## Directions for this task
Take the entries that follow and return exactly the lines from the one holding "Les astuces pour réussir vos" through the one holding "mélangez-les délicatement", both included. Nothing else is needed.

-------- Records supplied

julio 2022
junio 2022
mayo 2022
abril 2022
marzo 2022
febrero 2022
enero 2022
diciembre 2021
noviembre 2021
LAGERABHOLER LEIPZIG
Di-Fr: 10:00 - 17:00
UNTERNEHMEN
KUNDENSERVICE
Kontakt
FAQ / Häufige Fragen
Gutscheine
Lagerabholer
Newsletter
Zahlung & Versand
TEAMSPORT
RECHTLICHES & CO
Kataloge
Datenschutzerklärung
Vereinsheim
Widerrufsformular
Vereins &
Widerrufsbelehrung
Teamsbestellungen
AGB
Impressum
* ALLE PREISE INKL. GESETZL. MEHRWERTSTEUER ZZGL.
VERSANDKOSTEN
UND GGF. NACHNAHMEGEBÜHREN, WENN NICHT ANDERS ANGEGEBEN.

----------------
-------- Records supplied

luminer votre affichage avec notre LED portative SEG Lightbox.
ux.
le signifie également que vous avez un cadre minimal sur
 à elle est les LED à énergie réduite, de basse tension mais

----------------
-------- Records supplied

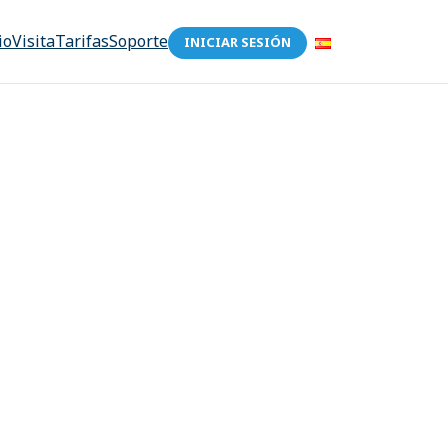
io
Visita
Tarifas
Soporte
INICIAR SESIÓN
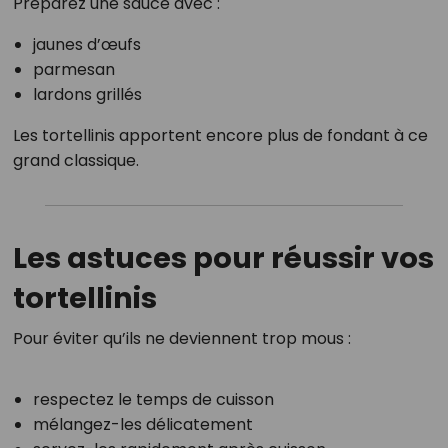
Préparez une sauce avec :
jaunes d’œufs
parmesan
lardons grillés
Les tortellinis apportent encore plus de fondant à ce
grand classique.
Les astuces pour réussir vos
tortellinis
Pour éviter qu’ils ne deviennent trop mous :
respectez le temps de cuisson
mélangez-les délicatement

----------------

## Solution
Les astuces pour réussir vos
tortellinis
Pour éviter qu’ils ne deviennent trop mous :
respectez le temps de cuisson
mélangez-les délicatement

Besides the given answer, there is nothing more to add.